Friday, April 21, 2017

Minimum Wage Increases: Plenty in 2017, But Fewer On the Way

On January 1 we saw a lot of states raising their lowest legal pay even further from the $7.25 federal bottom.  According to Karl Russell’s “A Higher Minimum Wage in 2017” (The New York Times, January 5), 29 states and the District of Columbia have compensation floors higher than the national, with concentrations on the Northeast and the West Coast, and 19 boosted them more, effective the beginning of the year.  Seven, with annual increases tied to inflation, lifted theirs 10 cents an hour or less, but in five – Arizona, Washington, Maine, Massachusetts, and Colorado – it jumped 99 cents or beyond.  The District’s, higher than any state at $11.50, did not change, but the top six, Massachusetts, Washington, California, Connecticut, Arizona, and Vermont, each went up 40 cents or more and are now at least $10.

However, the pace is heading for a slowdown.  Except for those indexing their minimum wages to inflation, only ten states have voted for future increases.  Of those, only California and New York, along with the District of Columbia, have committed to reaching $15 per hour.     
    
Will there be many more this year?  Three pieces published since then suggest it is unlikely.  The first, also in the New York Times, Noam Scheiber’s January 10th “Higher Minimum Wage May Have Losers,” noteworthy for appearing in a news outlet consistently in favor of raising it in the past, cited two studies, one at New York University showing that increasing minimum pay had the effect of making fewer working hours available, and one from Harvard Business School and Mathematica Policy Research concluding that such wage boosts were often followed by restaurants, especially ones rated low on the Yelp website, closing.  In this area, where controlled experiments of course cannot be conducted, all research results are controversial and unreplicable, but each study does become a data point.
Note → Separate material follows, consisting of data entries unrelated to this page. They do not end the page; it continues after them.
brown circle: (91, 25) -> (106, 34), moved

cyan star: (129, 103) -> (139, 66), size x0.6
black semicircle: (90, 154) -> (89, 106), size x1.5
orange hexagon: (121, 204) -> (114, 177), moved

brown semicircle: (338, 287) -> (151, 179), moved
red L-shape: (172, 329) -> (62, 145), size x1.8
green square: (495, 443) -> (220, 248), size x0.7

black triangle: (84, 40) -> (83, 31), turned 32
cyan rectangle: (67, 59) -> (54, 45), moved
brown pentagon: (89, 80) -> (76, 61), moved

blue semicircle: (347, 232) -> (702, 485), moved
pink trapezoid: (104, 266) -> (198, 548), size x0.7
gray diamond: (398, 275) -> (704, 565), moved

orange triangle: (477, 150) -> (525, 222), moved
The same conclusion was put forth by Forbes columnist Tim Worstall, in “Surprise, San Diego’s Minimum Wage Rise Appears To Be Killing Restaurant Jobs” (April 12th).  This author, previously and now against higher pay floors, wrote that “roughly… 50% of people in restaurants get the minimum wage and some 50% of the people who get it work in restaurants,” and cited a report that, after San Diego increased their minimum ahead of the rest of California to $11.50, 3,900 food service positions were either “lost, or never created in the first place.”  Worstall’s best point here is that higher mandated levels effect not only jobs that end but ones that would otherwise have started and didn’t.  Measuring those, though, is not easy. 
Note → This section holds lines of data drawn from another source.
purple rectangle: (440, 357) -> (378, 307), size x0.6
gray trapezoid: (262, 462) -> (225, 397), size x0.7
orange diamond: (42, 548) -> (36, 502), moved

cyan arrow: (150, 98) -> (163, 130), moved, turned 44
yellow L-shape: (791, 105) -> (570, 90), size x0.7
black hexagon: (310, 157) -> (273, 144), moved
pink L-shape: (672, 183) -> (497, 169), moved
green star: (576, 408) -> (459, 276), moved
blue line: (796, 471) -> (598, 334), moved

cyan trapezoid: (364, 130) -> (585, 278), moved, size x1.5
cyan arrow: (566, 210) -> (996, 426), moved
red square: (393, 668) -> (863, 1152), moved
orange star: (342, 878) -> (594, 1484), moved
“Has the Movement to Raise the Minimum Wage Reached Its Limit?”  That question was explored by Scott Calvert and Eric Morath in The Wall Street Journal on April 6th.  They named Baltimore mayor Catherine Pugh’s veto of a proposition that would raise the minimum to $15 by 2022, which matched the end of a similar effort made in Maryland’s Montgomery County, even though it borders the already-$15-approving District of Columbia.  Pugh, though a Democrat, said that although higher pay was good, she also wished for her “city to survive” – and who should know better?  Another point here is that providing a date by which a large minimum wage increase will take effect, especially if years in the future, gives automation companies a deadline by which they can make available robots and other machines costing less than that per hour.  It also affects longer-range business plans such as opening factories, one example of which Calvert and Morath gave. 
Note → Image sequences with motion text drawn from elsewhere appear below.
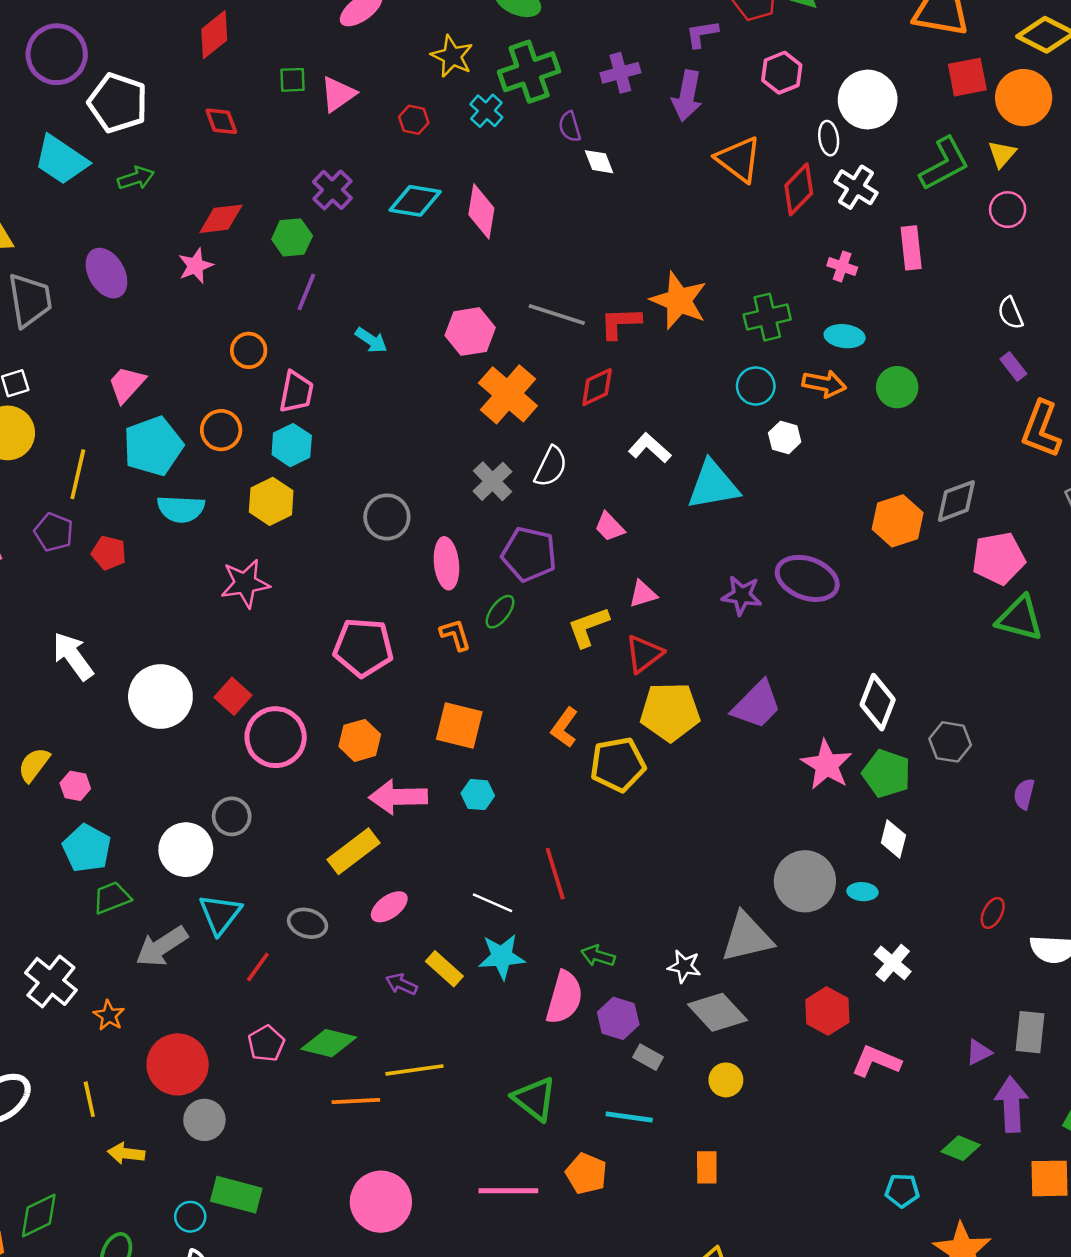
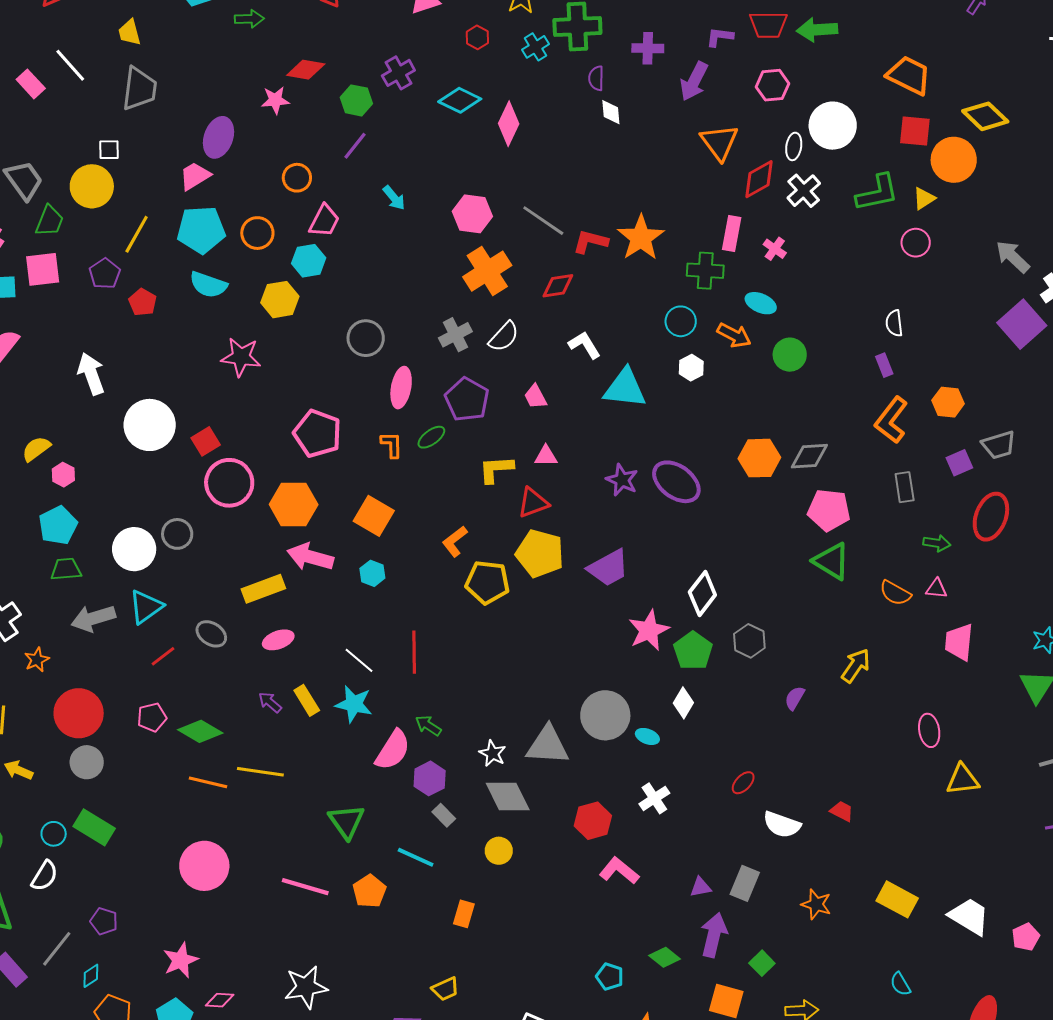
pink rectangle: (911, 248) -> (732, 233), moved
purple ellipse: (106, 273) -> (218, 137), moved, turned 33
orange hexagon: (360, 740) -> (294, 505), size x1.4

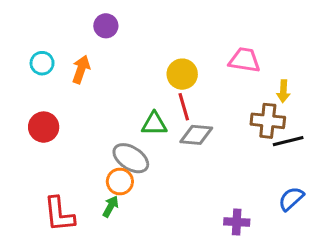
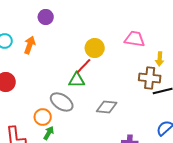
red line: (184, 107) -> (84, 66), moved, turned 60
gray diamond: (196, 135) -> (107, 107), moved
orange circle: (120, 182) -> (43, 117), moved

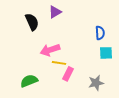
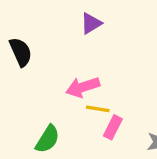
black semicircle: (32, 22) -> (21, 52), moved
green semicircle: (29, 81) -> (48, 139), turned 144

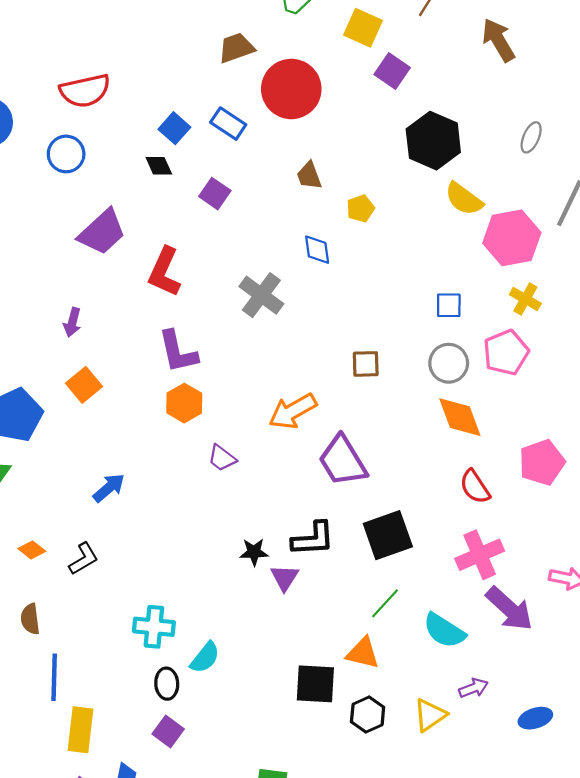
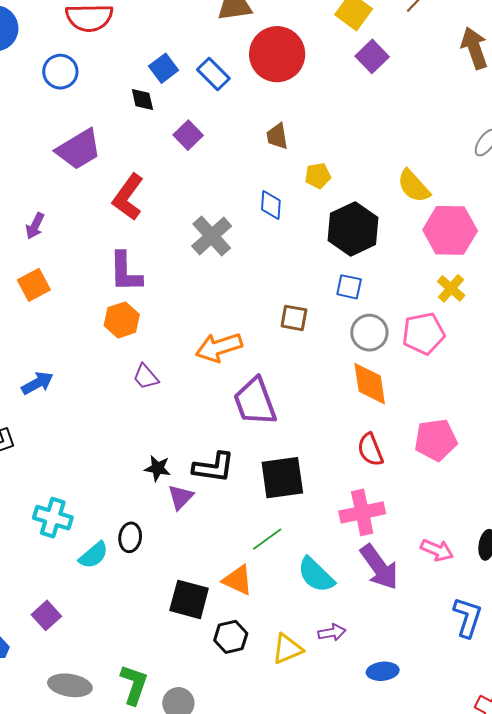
black hexagon: (433, 141) -> (353, 229), moved
blue square: (449, 305) -> (349, 287), moved
black ellipse: (167, 684) -> (130, 537), moved

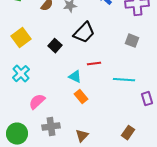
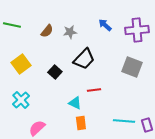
gray square: (132, 41) -> (132, 67), size x1.5
cyan line: (124, 80) -> (124, 121), moved
orange rectangle: (81, 97) -> (81, 123), turned 32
As I have written before, my bias is in the direction of more jobs.  It remains simple economics that requiring employers to pay more than they would otherwise need to do means they will offer fewer of them.  As these authors have shown, that not only manifests itself in jobs that are discontinued, but in those that were never created in the first place.  It is too early to get much data on this year’s minimum wage increases, but it will come in – expect more here as it does.